What is needed — Make an exact copy of the entries below and leave any picture out of it.

==== Working data ====

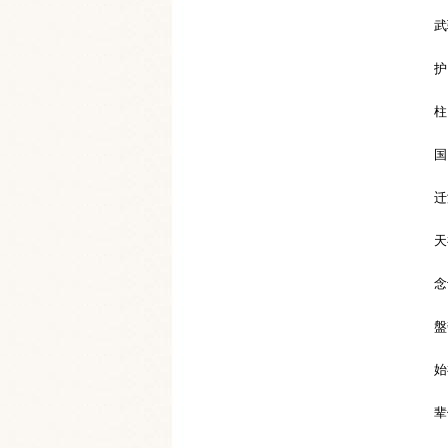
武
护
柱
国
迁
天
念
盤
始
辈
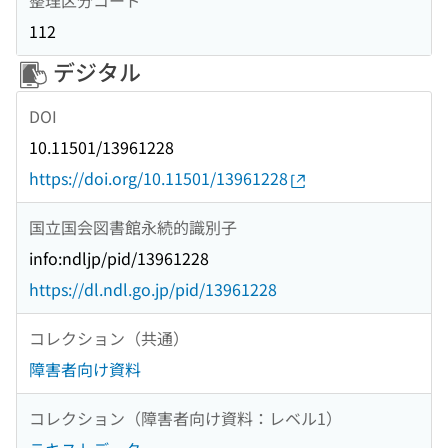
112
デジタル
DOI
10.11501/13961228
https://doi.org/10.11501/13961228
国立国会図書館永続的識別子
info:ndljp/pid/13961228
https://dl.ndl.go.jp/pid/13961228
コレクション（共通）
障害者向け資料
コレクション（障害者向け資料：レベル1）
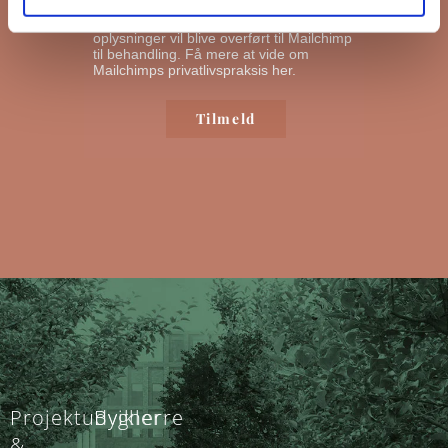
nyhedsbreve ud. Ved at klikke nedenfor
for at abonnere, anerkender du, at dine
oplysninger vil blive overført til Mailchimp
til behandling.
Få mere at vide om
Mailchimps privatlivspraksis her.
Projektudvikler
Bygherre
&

====

Solution to this exercise —
武
护
柱
国
迁
天
念
盤
始
辈
112
デジタル
DOI
10.11501/13961228
https://doi.org/10.11501/13961228
国立国会図書館永続的識別子
info:ndljp/pid/13961228
https://dl.ndl.go.jp/pid/13961228
コレクション（共通）
障害者向け資料
コレクション（障害者向け資料：レベル1）
nyhedsbreve ud. Ved at klikke nedenfor
for at abonnere, anerkender du, at dine
oplysninger vil blive overført til Mailchimp
til behandling.
Få mere at vide om
Mailchimps privatlivspraksis her.
Projektudvikler
Bygherre
&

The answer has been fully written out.